Operating with a social license, farmers can work in a system with lower costs that is more flexible and responsive. If a series of events or a single large event causes the violation of the social licence, farmers will find themselves operating in a system of social control with higher costs, more bureaucracy and greater rigidness.
Trust is the final goal “we’re trying to achieve,” he says. What does it take to build consumer trust in food?
- Influential others, such as family and friends, and respected individuals with credentials.
- Competency.
- Shared values and ethics.
Arnot says competency refers to “our technical competency in science. Historically, in agriculture we tend to be very data–driven. We want to know what the science says, we want to know what the economics are, and we make our decisions based on that.”
However, using data alone isn’t persuasive enough in making the arguments that will build trust in the food system, he says. “If you want to be successful in engaging with people, you have to first help them understand your commitment to do what’s right.” BF
Comments
Ever since the term "marketing mix" was coined in the late 1940s, the 4 Ps of the marketing mix, as taught to every marketing student since then, have been:
(A) Product
(B) Place
(C) Price
(D) Promotion
Some products lend themselves to strong emphasis on one of the components, some others - For example, John Deere tractors are arguably sold on quality, therefore the strongest component of the marketing mix for John Deere tractors would be "product". On the other hand, gasoline is largely sold on price and, therefore, the strongest component of the marketing mix for gasoline would be "price".
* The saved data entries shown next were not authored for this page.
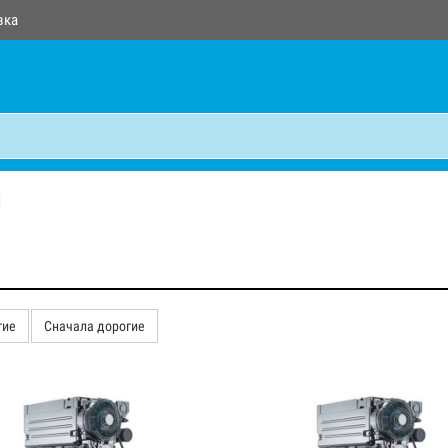
вка
1
гие
Сначала дорогие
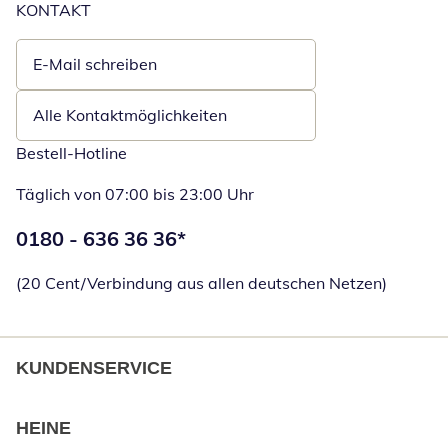
KONTAKT
E-Mail schreiben
Öffnet E-Mail-Client
Alle Kontaktmöglichkeiten
Bestell-Hotline
Täglich von 07:00 bis 23:00 Uhr
Telefonnummer:
0180 - 636 36 36
*
Öffnet Telefon
(20 Cent/Verbindung aus allen deutschen Netzen)
KUNDENSERVICE
HEINE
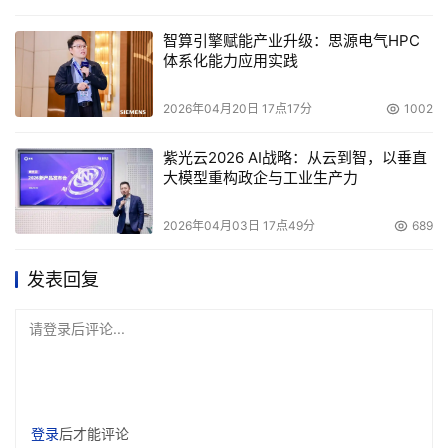
智算引擎赋能产业升级：思源电气HPC
体系化能力应用实践
2026年04月20日 17点17分
1002
紫光云2026 AI战略：从云到智，以垂直
大模型重构政企与工业生产力
2026年04月03日 17点49分
689
发表回复
请登录后评论...
登录
后才能评论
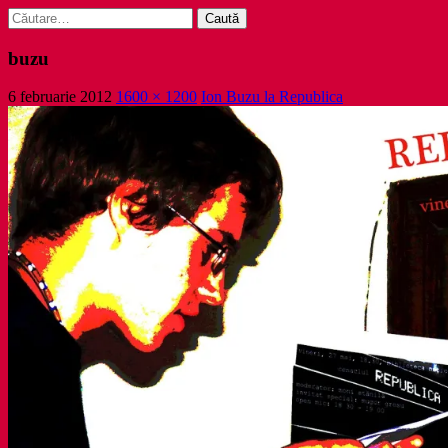
Caută
după:
buzu
6 februarie 2012
1600 × 1200
Ion Buzu la Republica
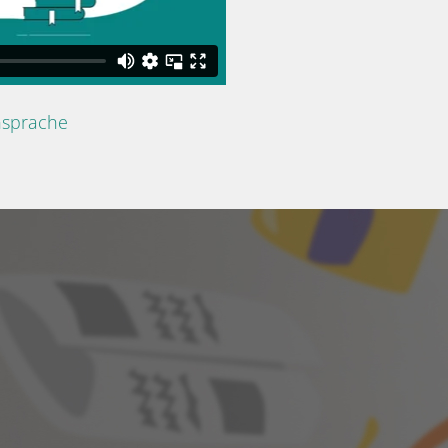
nsprache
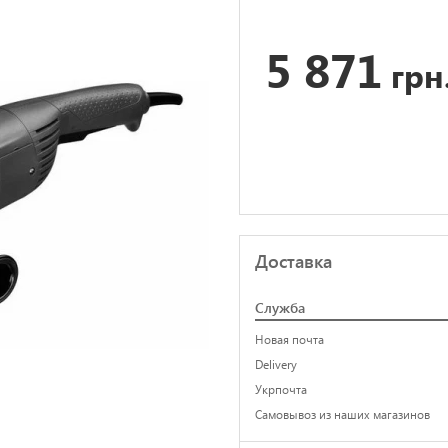
5 871
грн
Доставка
Служба
Новая почта
Delivery
Укрпочта
Самовывоз из наших магазинов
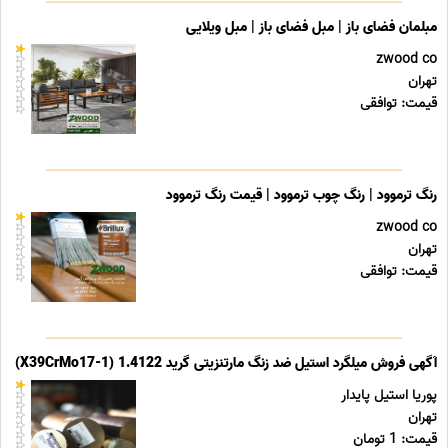
مبلمان فضای باز | مبل فضای باز | مبل ویلایی
zwood co
تهران
قیمت: توافقی
رنگ ترموود | رنگ چوب ترموود | قیمت رنگ ترموود
zwood co
تهران
قیمت: توافقی
آگهی فروش میلگرد استیل ضد زنگ مارتنزیتی گرید 1.4122 (X39CrMo17-1)
پوریا استیل پایدار
تهران
قیمت: 1 تومان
Therefore, the marketing process for any product or service includes the judicious combination of the four aspects of the marketing mix in an attempt to introduce, increase and/or maintain sales and market share.
Yet, in the fairy-tale world of supply management, price disappeared completely from the marketing mix with the adopting, by supply management, of cost-of-production pricing at the farm gate. As evidence of its absence, nowhere in the above story was price ever mentioned as a motivator for consumers, yet the existence of cross-border shopping indicates it very-much is a huge motivator for consumers.
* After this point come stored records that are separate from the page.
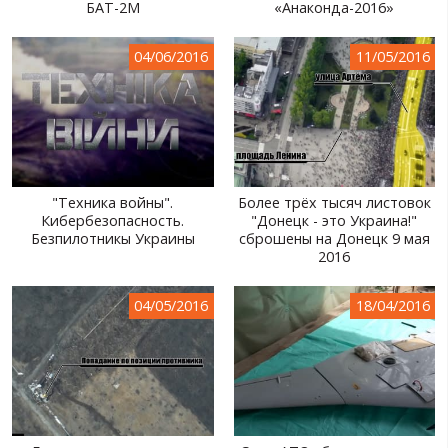
БАТ-2М
«Анаконда-2016»
04/06/2016
11/05/2016
"Техника войны".
Более трёх тысяч листовок
Кибербезопасность.
"Донецк - это Украина!"
Безпилотникы Украины
сброшены на Донецк 9 мая
2016
04/05/2016
18/04/2016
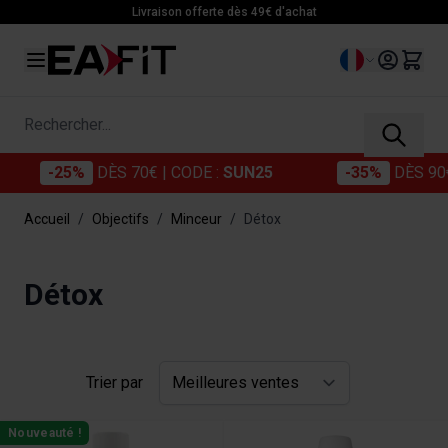
Allez au contenu
Livraison offerte dès 49€ d'achat
Langue
Rechercher...
-25%
DÈS 70€
| CODE :
SUN25
-35%
DÈS 90€
|
Accueil
/
Objectifs
/
Minceur
/
Détox
Détox
Trier par
Nouveauté !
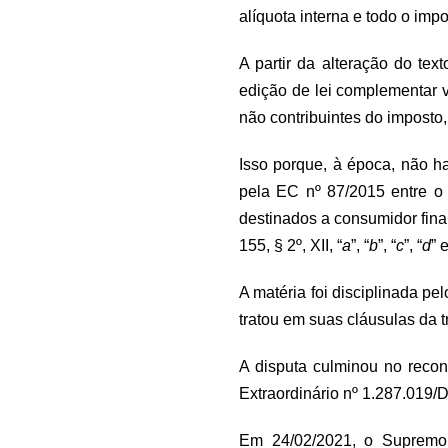
alíquota interna e todo o imp
A partir da alteração do tex
edição de lei complementar 
não contribuintes do imposto
Isso porque, à época, não ha
pela EC nº 87/2015 entre o
destinados a consumidor final
155, § 2º, XII, “
a
”, “
b
”, “
c
”, “
d
” e
A matéria foi disciplinada 
tratou em suas cláusulas da 
A disputa culminou no reco
Extraordinário nº 1.287.019/
Em 24/02/2021, o Supremo 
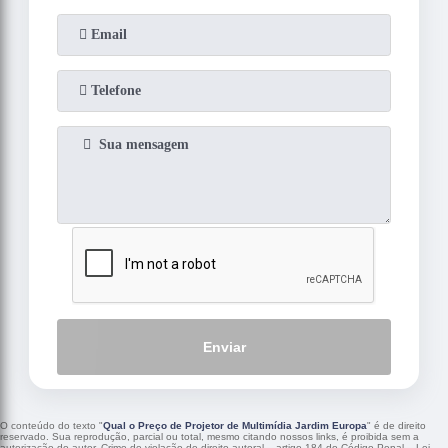
Enviar
O conteúdo do texto "
Qual o Preço de Projetor de Multimídia Jardim Europa
" é de direito
reservado. Sua reprodução, parcial ou total, mesmo citando nossos links, é proibida sem a
autorização do autor. Crime de violação de direito autoral – artigo 184 do Código Penal –
Lei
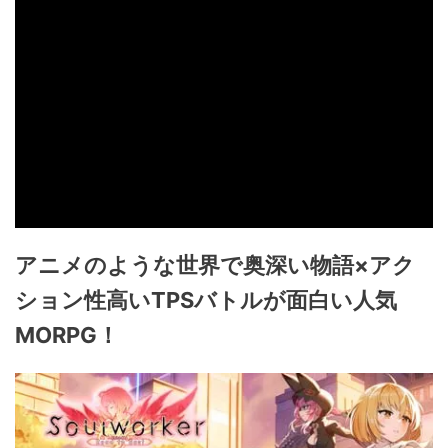
アニメのような世界で奥深い物語×アク
ション性高いTPSバトルが面白い人気
MORPG！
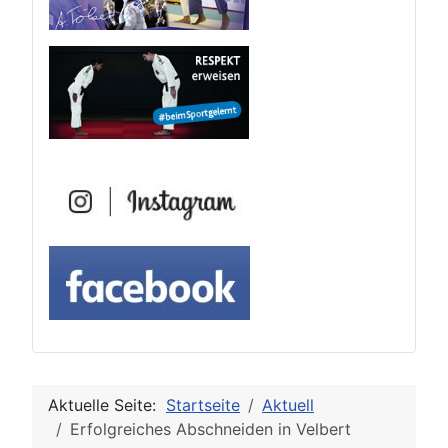
Aktuelle Seite:
Startseite
Aktuell
Erfolgreiches Abschneiden in Velbert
It boggles the mind to imagine how the Director of Marketing of any organization the size of the Dairy Farmers of Ontario could make any sort of presentation about marketing and avoid any mention of the influence price has on the decision making process made by consumers and/or how any given change in the set-in-stone "cost-of-production" price charged by farmers could and/or would increase their sales and net incomes.
It boggles the mind even more, and speaks volumes about why supply management is not well-liked and will not be missed, to think that NOBODY in the audience seems to have bothered to ask.
Stephen Thompson, Clinton ON
You of all people should know that until people stop buying or refuse to buy Canadian dairy products all together you will boggled .
So if Gov't was too end supply management for Feather and Dairy farmers are they prepared too take away union jobs in the public sector and put those jobs up for tenders for who would do it the cheapest? I have many reservations about high quota values but should we who are not SP take it away from them? If I want to get a vegetable contract ,grow sugar beets ,sell real estate ,ect. I can't as most are protected entities
The audience knew about the more than 20 milk price classes from 12 cents to 84 cents per litre paid by processors in Ontario, much of it at or below US prices and that there is no "set-in-stone "cost-of-production" price" but in reality a good deal of volativity.
Arla's new yellow top 'Best of Both' initiative in the UK fits with the need to find space for milk protein isolate during the current imbalance between the high demand for butterfat and surplus SNF. In the meantime, would our market not be better served if producers have stronger signals currently to push fat% with reduced volume (farmers 'market' to processors first, I think)?